*Required action:*
With the string "lịch" as the filter, copy each matching line from the records.

─── Given information

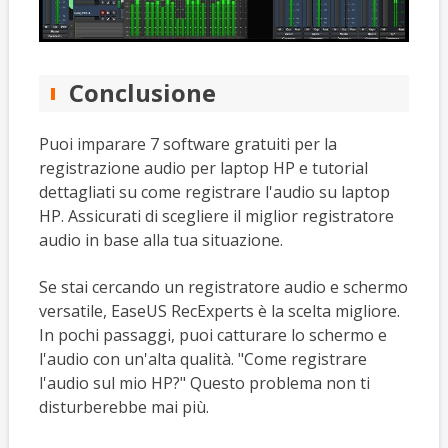
Conclusione
Puoi imparare 7 software gratuiti per la
registrazione audio per laptop HP e tutorial
dettagliati su come registrare l'audio su laptop
HP. Assicurati di scegliere il miglior registratore
audio in base alla tua situazione.
Se stai cercando un registratore audio e schermo
versatile, EaseUS RecExperts è la scelta migliore.
In pochi passaggi, puoi catturare lo schermo e
l'audio con un'alta qualità. "Come registrare
l'audio sul mio HP?" Questo problema non ti
disturberebbe mai più.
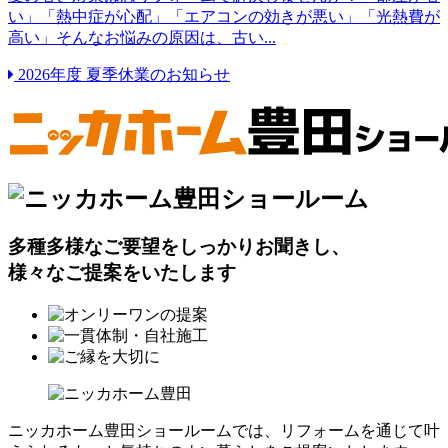
い」「熱中症が心配」「エアコンの効きが悪い」「光熱費が
高い」そんなお悩みの原因は、古い...
2026年度 夏季休業のお知らせ
多種多様なご要望をしっかりお聞きし、
様々なご提案をいたします
ニッカホーム豊田ショールームでは、リフォームを通じて叶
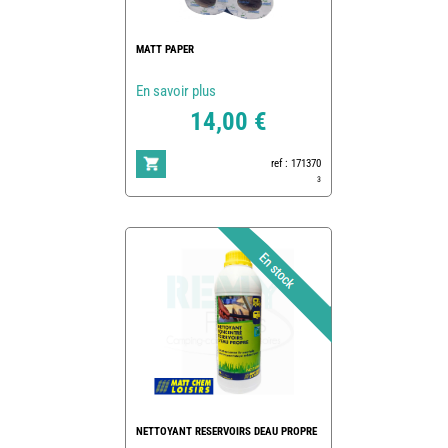
MATT PAPER
En savoir plus
14,00 €
ref : 171370
3
NETTOYANT RESERVOIRS DEAU PROPRE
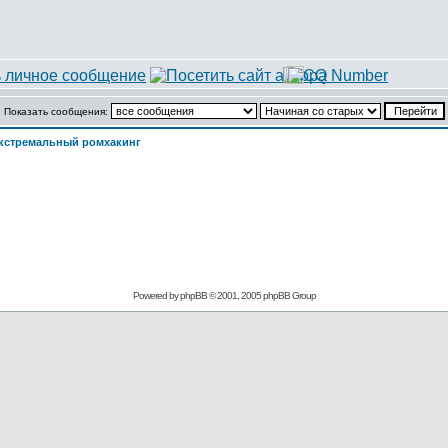
Показать сообщения:
кстремальный ромхакинг
Powered by
phpBB
© 2001, 2005 phpBB Group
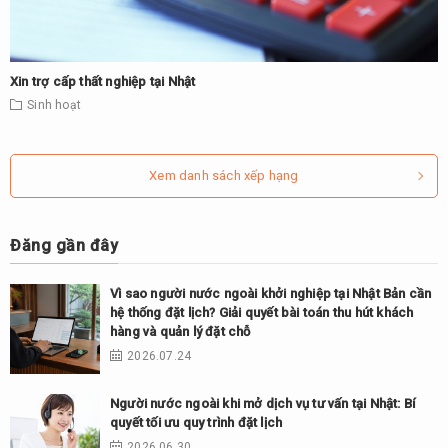
Xin trợ cấp thất nghiệp tại Nhật
Sinh hoạt
Xem danh sách xếp hạng
Đăng gần đây
Vì sao người nước ngoài khởi nghiệp tại Nhật Bản cần
hệ thống đặt lịch? Giải quyết bài toán thu hút khách
hàng và quản lý đặt chỗ
2026.07.24
Người nước ngoài khi mở dịch vụ tư vấn tại Nhật: Bí
quyết tối ưu quy trình đặt lịch
2026.06.30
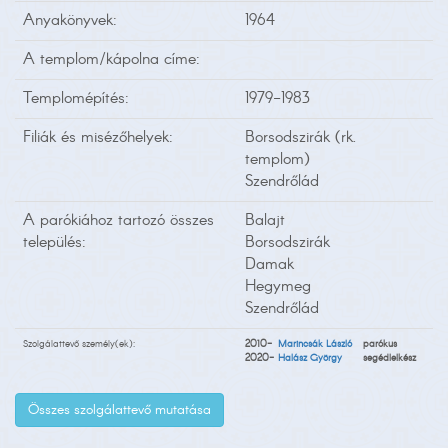
Anyakönyvek:
1964
A templom/kápolna címe:
Templomépítés:
1979-1983
Filiák és misézőhelyek:
Borsodszirák (rk.
templom)
Szendrőlád
A parókiához tartozó összes
Balajt
település:
Borsodszirák
Damak
Hegymeg
Szendrőlád
Szolgálattevő személy(ek):
2010-
Marincsák László
parókus
2020-
Halász György
segédlelkész
Összes szolgálattevő mutatása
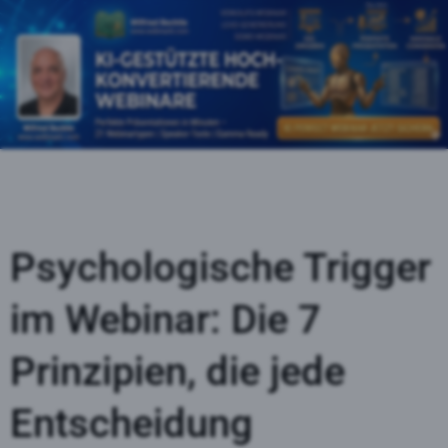
Psychologische Trigger
im Webinar: Die 7
Prinzipien, die jede
Entscheidung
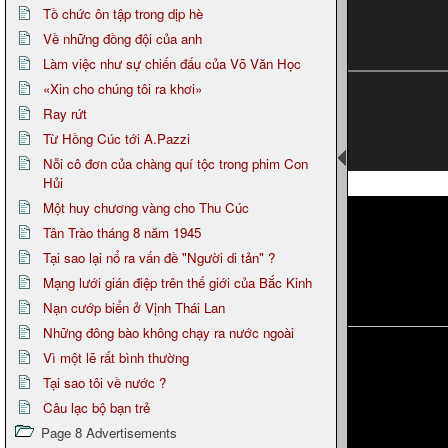
Tồ chức ôn tập trong dịp hè
Về những đồng đội của anh
Làm việc như sự chiến đấu của Võ Văn Học
«Xin cho chúng tôi ra khơi»
Ray rứt
Từ Hồng Cúc tới A.Pazzi
Nỗi cô đơn của chàng quí tộc trong phim Con
Hủi
Page 6
Một huy chương vàng cho Thu Cúc
Tân Trào tháng 8 năm 1945
Tại sao lại nổ ra vấn đề "Người di tản" ?
Mạng lưới gián điệp trên thế giới của Bắc Kinh
Nạn cướp biển ở Vịnh Thái Lan
Những đông bào không chạy ra nước ngoài
Vì một lẽ rất bình thường
Tại sao tôi về nước ?
Câu lạc bộ bạn trẻ
Page 8 Advertisements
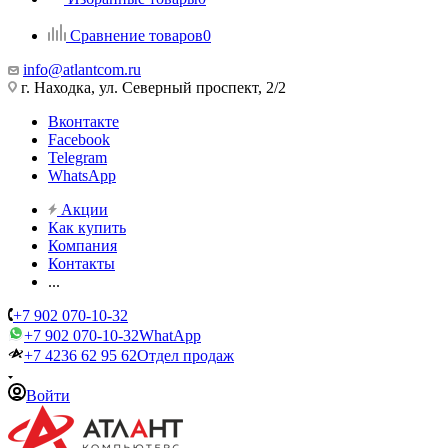
Сравнение товаров
0
info@atlantcom.ru
г. Находка, ул. Северный проспект, 2/2
Вконтакте
Facebook
Telegram
WhatsApp
Акции
Как купить
Компания
Контакты
...
+7 902 070-10-32
+7 902 070-10-32
WhatApp
+7 4236 62 95 62
Отдел продаж
Войти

──────

*Solved exercise:*
hệ thống đặt lịch? Giải quyết bài toán thu hút khách
quyết tối ưu quy trình đặt lịch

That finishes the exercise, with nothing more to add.